> Description of the task
What is needed is an exact repetition of the lines below, from the first one through the one holding "ayudarte a ganar masa", with no pictures and nothing else.

(Page images and extracted text)

· · ·

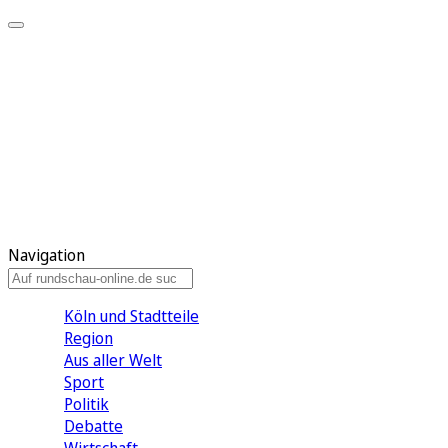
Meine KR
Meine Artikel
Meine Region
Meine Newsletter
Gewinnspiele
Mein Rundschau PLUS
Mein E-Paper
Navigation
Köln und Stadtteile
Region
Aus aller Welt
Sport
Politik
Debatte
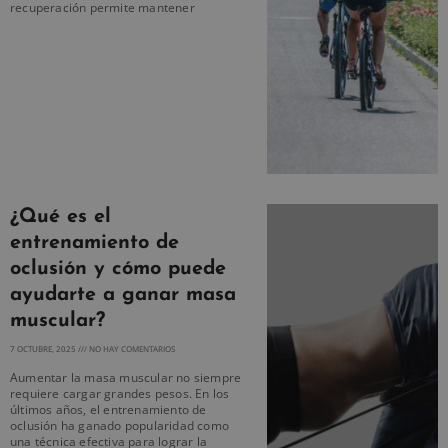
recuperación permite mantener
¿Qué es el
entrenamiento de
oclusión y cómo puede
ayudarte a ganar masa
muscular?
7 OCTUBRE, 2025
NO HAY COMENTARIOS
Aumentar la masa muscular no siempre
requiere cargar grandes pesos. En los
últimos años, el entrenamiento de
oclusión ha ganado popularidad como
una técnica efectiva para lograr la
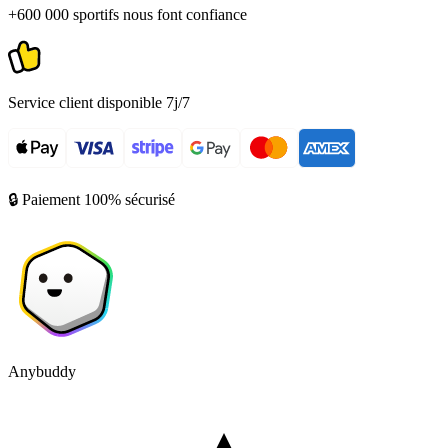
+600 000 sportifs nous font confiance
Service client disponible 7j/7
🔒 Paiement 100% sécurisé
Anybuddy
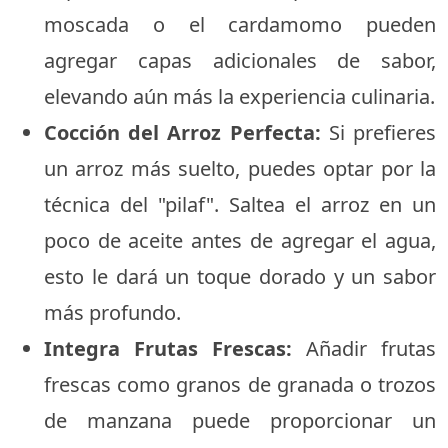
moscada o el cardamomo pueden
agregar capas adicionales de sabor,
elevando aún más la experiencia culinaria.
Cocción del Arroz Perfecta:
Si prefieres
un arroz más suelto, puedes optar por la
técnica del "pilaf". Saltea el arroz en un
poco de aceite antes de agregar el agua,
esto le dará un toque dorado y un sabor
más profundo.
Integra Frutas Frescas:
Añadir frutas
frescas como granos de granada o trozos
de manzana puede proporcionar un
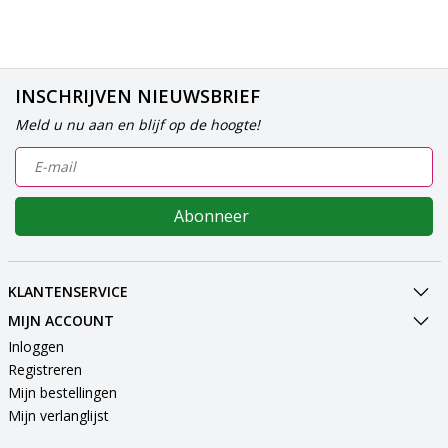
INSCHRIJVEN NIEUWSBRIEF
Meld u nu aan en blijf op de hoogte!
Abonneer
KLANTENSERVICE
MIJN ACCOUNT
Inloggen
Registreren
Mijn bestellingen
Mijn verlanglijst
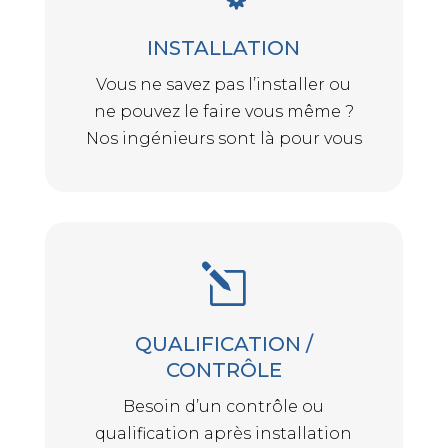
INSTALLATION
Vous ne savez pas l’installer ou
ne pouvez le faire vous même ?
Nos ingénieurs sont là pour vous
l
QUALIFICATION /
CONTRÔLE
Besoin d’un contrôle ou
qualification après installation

· · ·

> Response
Meine KR
Meine Artikel
Meine Region
Meine Newsletter
Gewinnspiele
Mein Rundschau PLUS
Mein E-Paper
Navigation
Köln und Stadtteile
Region
Aus aller Welt
Sport
Politik
Debatte
recuperación permite mantener
¿Qué es el
entrenamiento de
oclusión y cómo puede
ayudarte a ganar masa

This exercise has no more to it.